Этот больной обнаруживает еще одну занятную особенность, которую я сейчас только назову, не углубляясь в подробности: у Н… имеются галлюцинации слуха, содержание которых различно в зависимости от того, слышатся ли они слева или справа. Правое ухо его «зарезервировано» исключительно для ругательств, через него его обзывают свинячьей башкой, свинской мордой, бездельником», с этой стороны с ним говорит Дьявол, здесь находится его злой гений. Через левое ухо, напротив, он слышит только похвалы в свой адрес и ободряющие реплики. «Все, что ты делаешь, правильно, говорят ему слева, наберись терпения, не расстраивайся». Иногда его смешат с этой стороны. «Бог сам укрепляет меня, чтоб я придерживался блага… Мой добрый гений слева…» Добрый и злой гении образуют своего рода манихеистическую пару, которая им управляет. Скажу мимоходом, что подобное латеральное разделение галлюцинаций я наблюдал и у других душевнобольных.

Все согласятся в том, что бред этого больного имеет все признаки хронического. Он, кроме того, совершенно не зависит от течения эпилепсии: под влиянием бромида натрия припадки и вертижи у него полностью прошли, но бредовые идеи с момента поступления его в больницу остаются неизменны.

Иногда, наконец, у некоторых предрасположенных к этому лиц сами приступы эпилепсии могут стать отправной точкой бредообразования. Именно таким образом следующий больной объясняет наличие у него болезни сверхъестественным воздействием на него со стороны его противников.

Арман G.. 25-ти лет, холостильщик лошадей, страдает эпилепсией с раннего детства. Он всегда верил в колдовские истории и относился к ним без малейшей критики. Вместе с тем, будучи по своей натуре недоверчивым и подозрительным, он давно уже начал задумываться над причиной своих припадков и пришел к выводу, что они у него неспроста, что болезнь наводится на него одним из его бывших хозяев: больного будто бы «испортили» — специально для того, чтоб он не мог найти себе работу. Как только он переходит к новому нанимателю, у него вызывают приступ и его тут же рассчитывают. Он уже не в первый раз в жизни сталкивается с насылаемой на людей порчей. Он прочел в одной книге, как это делается, и знает еще одного человека, имеющего ту же профессию, что и он: его также сделали эпилептиком и он тоже не может заниматься своим делом.
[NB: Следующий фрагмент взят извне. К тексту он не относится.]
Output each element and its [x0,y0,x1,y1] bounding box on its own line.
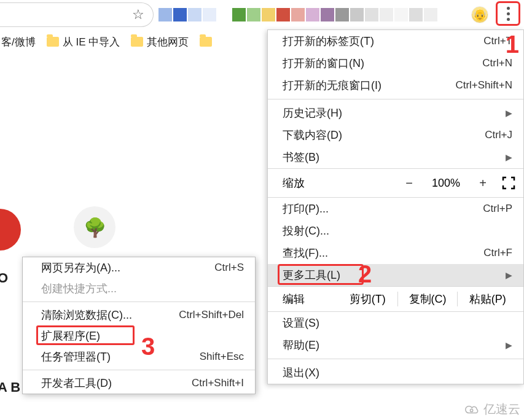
color-swatch [232,8,246,21]
menu-item-label: 下载内容(D) [283,128,485,142]
menu-shortcut: Ctrl+Shift+N [455,79,512,91]
menu-item[interactable]: 打开新的窗口(N)Ctrl+N [268,52,523,74]
color-swatch [291,8,305,21]
avatar-emoji: 👴 [473,8,487,21]
menu-item[interactable]: 历史记录(H)▶ [268,102,523,124]
copy-button[interactable]: 复制(C) [398,292,458,306]
zoom-value: 100% [428,177,464,190]
fullscreen-icon[interactable] [501,176,516,190]
menu-item[interactable]: 打印(P)...Ctrl+P [268,198,523,220]
chevron-right-icon: ▶ [506,270,512,280]
color-swatch [335,8,349,21]
color-swatch [276,8,290,21]
menu-item-label: 设置(S) [283,316,512,330]
submenu-item[interactable]: 清除浏览数据(C)...Ctrl+Shift+Del [23,305,255,325]
svg-point-0 [471,409,473,411]
profile-avatar[interactable]: 👴 [471,6,488,23]
menu-item[interactable]: 退出(X) [268,362,523,384]
color-swatch [306,8,319,21]
bookmark-item[interactable]: 从 IE 中导入 [47,35,120,49]
menu-item-label: 帮助(E) [283,338,506,352]
page-text-fragment: A B [0,379,20,395]
watermark: 亿速云 [464,401,520,418]
menu-item-label: 打印(P)... [283,201,483,216]
menu-shortcut: Ctrl+Shift+I [192,377,244,389]
menu-separator [23,370,255,370]
menu-shortcut: Ctrl+P [483,203,512,215]
menu-shortcut: Ctrl+N [482,57,512,69]
folder-icon [47,37,59,47]
color-swatch [409,8,423,21]
menu-item-label: 历史记录(H) [283,106,506,120]
bookmark-label: 从 IE 中导入 [63,35,120,49]
site-shortcut-circle[interactable]: 🌳 [74,206,115,248]
menu-shortcut: Ctrl+J [485,129,512,141]
main-dropdown-menu: 打开新的标签页(T)Ctrl+T打开新的窗口(N)Ctrl+N打开新的无痕窗口(… [267,29,524,384]
menu-item[interactable]: 打开新的无痕窗口(I)Ctrl+Shift+N [268,74,523,96]
menu-shortcut: Shift+Esc [200,351,244,363]
zoom-in-button[interactable]: + [471,176,495,190]
submenu-item[interactable]: 扩展程序(E) [23,325,255,346]
color-swatch [439,8,452,21]
menu-item[interactable]: 查找(F)...Ctrl+F [268,242,523,264]
annotation-number-3: 3 [141,333,155,360]
main-menu-button[interactable] [496,1,520,26]
submenu-item: 创建快捷方式... [23,278,255,299]
menu-item-label: 打开新的窗口(N) [283,56,482,71]
annotation-box [278,264,364,285]
submenu-item[interactable]: 任务管理器(T)Shift+Esc [23,346,255,367]
annotation-number-1: 1 [506,31,519,58]
cut-button[interactable]: 剪切(T) [338,292,397,306]
menu-separator [268,359,523,359]
folder-icon [131,37,143,47]
menu-separator [268,99,523,99]
menu-shortcut: Ctrl+S [214,262,244,274]
color-swatch [424,8,437,21]
pixelated-tab-strip [158,2,452,27]
more-tools-submenu: 网页另存为(A)...Ctrl+S创建快捷方式...清除浏览数据(C)...Ct… [22,257,256,394]
menu-item-label: 书签(B) [283,150,506,165]
menu-item-label: 清除浏览数据(C)... [41,308,179,322]
color-swatch [321,8,334,21]
menu-item[interactable]: 打开新的标签页(T)Ctrl+T [268,30,523,52]
menu-shortcut: Ctrl+F [483,247,512,259]
zoom-label: 缩放 [283,176,391,190]
bookmark-item[interactable]: 客/微博 [1,35,36,49]
menu-item[interactable]: 设置(S) [268,312,523,334]
color-swatch [350,8,364,21]
submenu-item[interactable]: 网页另存为(A)...Ctrl+S [23,257,255,278]
bookmark-item[interactable]: 其他网页 [131,35,189,49]
menu-item[interactable]: 帮助(E)▶ [268,334,523,356]
bookmark-item[interactable] [200,37,212,47]
menu-edit-row: 编辑 剪切(T) 复制(C) 粘贴(P) [268,286,523,312]
menu-item[interactable]: 投射(C)... [268,220,523,242]
menu-item-label: 退出(X) [283,365,512,380]
page-text-fragment: O [0,270,8,286]
site-shortcut-circle[interactable] [0,209,21,251]
paste-button[interactable]: 粘贴(P) [458,292,517,306]
kebab-icon [507,7,510,21]
color-swatch [394,8,408,21]
bookmark-star-icon[interactable]: ☆ [132,7,144,23]
menu-item-label: 开发者工具(D) [41,376,192,391]
address-bar-tail[interactable]: ☆ [0,2,154,27]
color-swatch [217,8,231,21]
menu-item-label: 任务管理器(T) [41,349,200,364]
menu-item[interactable]: 更多工具(L)▶ [268,264,523,286]
color-swatch [188,8,201,21]
bookmark-label: 客/微博 [1,35,36,49]
color-swatch [247,8,260,21]
color-swatch [203,8,216,21]
menu-item-label: 打开新的无痕窗口(I) [283,78,455,93]
submenu-item[interactable]: 开发者工具(D)Ctrl+Shift+I [23,373,255,394]
browser-toolbar: ☆ 👴 [0,0,524,29]
watermark-text: 亿速云 [483,401,520,418]
favicon: 🌳 [84,217,106,238]
menu-item-label: 查找(F)... [283,246,483,260]
folder-icon [200,37,212,47]
menu-item[interactable]: 书签(B)▶ [268,146,523,168]
menu-item[interactable]: 下载内容(D)Ctrl+J [268,124,523,146]
menu-separator [23,301,255,302]
menu-item-label: 创建快捷方式... [41,281,244,296]
zoom-out-button[interactable]: − [397,176,421,190]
Как видите, эпилепсия может комбинироваться с другими психическими расстройствами. Мне не нужно говорить вам, что такие сочетанные случаи относятся к наиболее тяжелым формам помешательства; их не всегда легко диагностировать, но это необходимо — особенно когда больные совершают преступления или правонарушения: с точки зрения судебного медика тоже далеко не безразлично, совершено ли инкриминируемое больному деяние в эпилептическом или ином виде помешательства, которое может иметь место у одного и того же больного.